(Beginning of Materials provided)
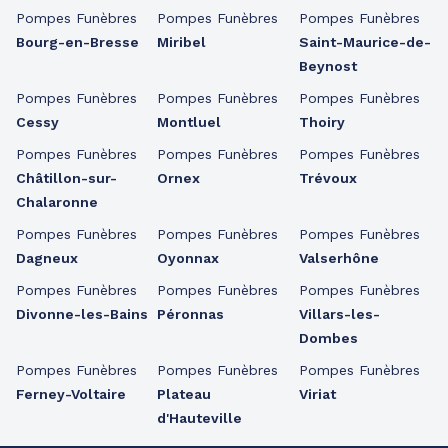
Pompes Funèbres
Pompes Funèbres
Pompes Funèbres
Bourg-en-Bresse
Miribel
Saint-Maurice-de-
Beynost
Pompes Funèbres
Pompes Funèbres
Pompes Funèbres
Cessy
Montluel
Thoiry
Pompes Funèbres
Pompes Funèbres
Pompes Funèbres
Châtillon-sur-
Ornex
Trévoux
Chalaronne
Pompes Funèbres
Pompes Funèbres
Pompes Funèbres
Dagneux
Oyonnax
Valserhône
Pompes Funèbres
Pompes Funèbres
Pompes Funèbres
Divonne-les-Bains
Péronnas
Villars-les-
Dombes
Pompes Funèbres
Pompes Funèbres
Pompes Funèbres
Ferney-Voltaire
Plateau
Viriat
d'Hauteville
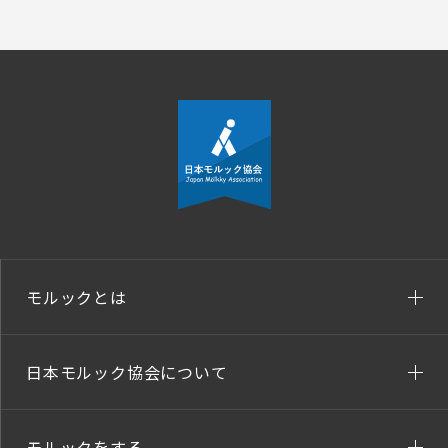
モルックとは
日本モルック協会について
モルックをする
(End of Materials provided)
> _Task requirements_
Return all the records exactly. Skip the pictures.

> _Written response_
Pompes Funèbres
Pompes Funèbres
Pompes Funèbres
Bourg-en-Bresse
Miribel
Saint-Maurice-de-
Beynost
Pompes Funèbres
Pompes Funèbres
Pompes Funèbres
Cessy
Montluel
Thoiry
Pompes Funèbres
Pompes Funèbres
Pompes Funèbres
Châtillon-sur-
Ornex
Trévoux
Chalaronne
Pompes Funèbres
Pompes Funèbres
Pompes Funèbres
Dagneux
Oyonnax
Valserhône
Pompes Funèbres
Pompes Funèbres
Pompes Funèbres
Divonne-les-Bains
Péronnas
Villars-les-
Dombes
Pompes Funèbres
Pompes Funèbres
Pompes Funèbres
Ferney-Voltaire
Plateau
Viriat
d'Hauteville
モルックとは
日本モルック協会について
モルックをする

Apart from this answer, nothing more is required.